As a child, Klaus Schmidt used to grub around in caves in his native Germany in the hope of finding prehistoric paintings. Thirty years later, representing the German Archaeological Institute, he found something infinitely more important -- a temple complex almost twice as old as anything comparable on the planet.

"This place is a supernova", says Schmidt, standing under a lone tree on a windswept hilltop 35 miles north of Turkey’s border with Syria. "Within a minute of first seeing it I knew I had two choices: go away and tell nobody, or spend the rest of my life working here."


Behind him are the first folds of the Anatolian plateau.

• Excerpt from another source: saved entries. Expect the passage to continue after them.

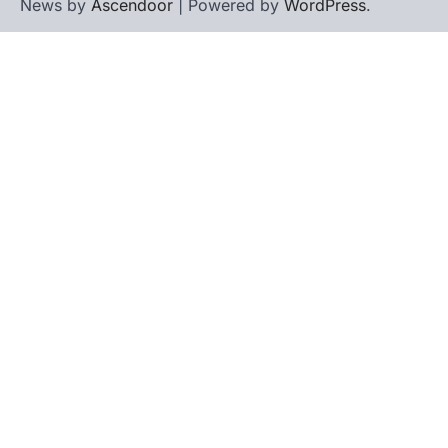
News by
Ascendoor
| Powered by
WordPress
.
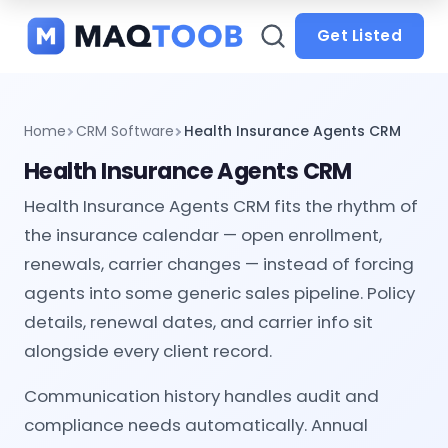
and
categories
Get Listed
Home
CRM Software
Health Insurance Agents CRM
Health Insurance Agents CRM
Health Insurance Agents CRM fits the rhythm of
the insurance calendar — open enrollment,
renewals, carrier changes — instead of forcing
agents into some generic sales pipeline. Policy
details, renewal dates, and carrier info sit
alongside every client record.
Communication history handles audit and
compliance needs automatically. Annual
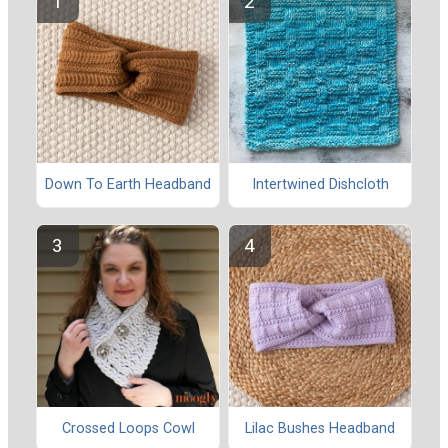
Down To Earth Headband
Intertwined Dishcloth
Crossed Loops Cowl
Lilac Bushes Headband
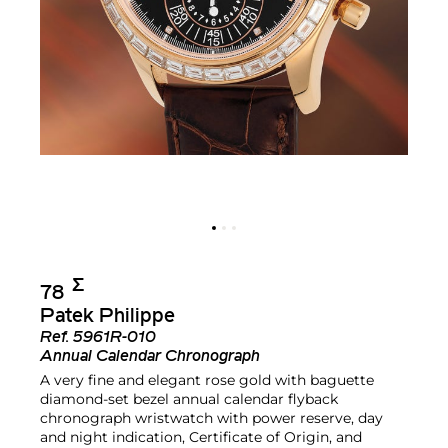
Σ︎
78
Patek Philippe
Ref.
5961R-010
Annual Calendar Chronograph
A very fine and elegant rose gold with baguette
diamond-set bezel annual calendar flyback
chronograph wristwatch with power reserve, day
and night indication, Certificate of Origin, and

Ahead, the Mesopotamian plain, like a dust-colored sea, stretches south hundreds of miles to Baghdad and beyond. The stone circles of Gobekli Tepe are just in front, hidden under the brow of the hill.

Compared to Stonehenge, Britain’s most famous prehistoric site, they are humble affairs. None of the circles excavated (four out of an estimated 20) are more than 30 meters across. What makes the discovery remarkable are the carvings of boars, foxes, lions, birds, snakes and scorpions, and their age. Dated at around 9,500 BC, these stones are 5,500 years older than the first cities of Mesopotamia, and 7,000 years older than Stonehenge.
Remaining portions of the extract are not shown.